According to Ginns, tokenized equities, increasing stablecoin usage, and the expansion of blockchain-based financial infrastructure are all driving the convergence between traditional finance and crypto.
Reading Between the Lines
Looking ahead, Ginns emphasized that regulatory clarity and stronger token economics could act as the next major catalysts for the market.
He referenced a potential Senate vote on the CLARITY Act as a key development that could give institutions greater confidence around digital asset regulation.
Ginns also expects crypto projects to place more focus on improving how value accrues to their tokens, noting that robust tokenomics are becoming increasingly important for fundamental investors.
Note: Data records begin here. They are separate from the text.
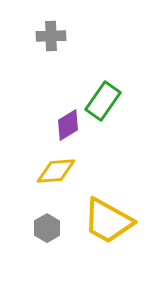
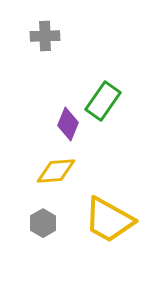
gray cross: moved 6 px left
purple diamond: moved 1 px up; rotated 36 degrees counterclockwise
yellow trapezoid: moved 1 px right, 1 px up
gray hexagon: moved 4 px left, 5 px up
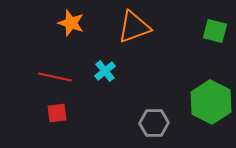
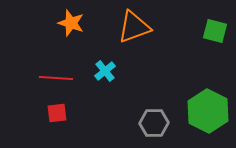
red line: moved 1 px right, 1 px down; rotated 8 degrees counterclockwise
green hexagon: moved 3 px left, 9 px down
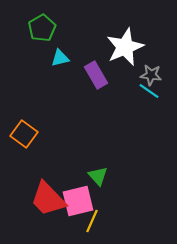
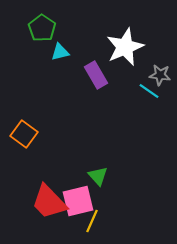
green pentagon: rotated 8 degrees counterclockwise
cyan triangle: moved 6 px up
gray star: moved 9 px right
red trapezoid: moved 1 px right, 3 px down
As an example, he highlighted Hyperliquid, whose revenue-based token buyback model has supported both its fundamentals and market performance.
Worth Watching
Ginns believes that established crypto projects could regain investor interest as they refine their token models.
He pointed to decentralized finance protocols like Uniswap and Aave, along with oracle network Chainlink, as projects that could benefit from stronger value capture mechanisms for token holders.
He also noted that Stellar stands out among blockchain infrastructure projects for its efforts to expand institutional engagement.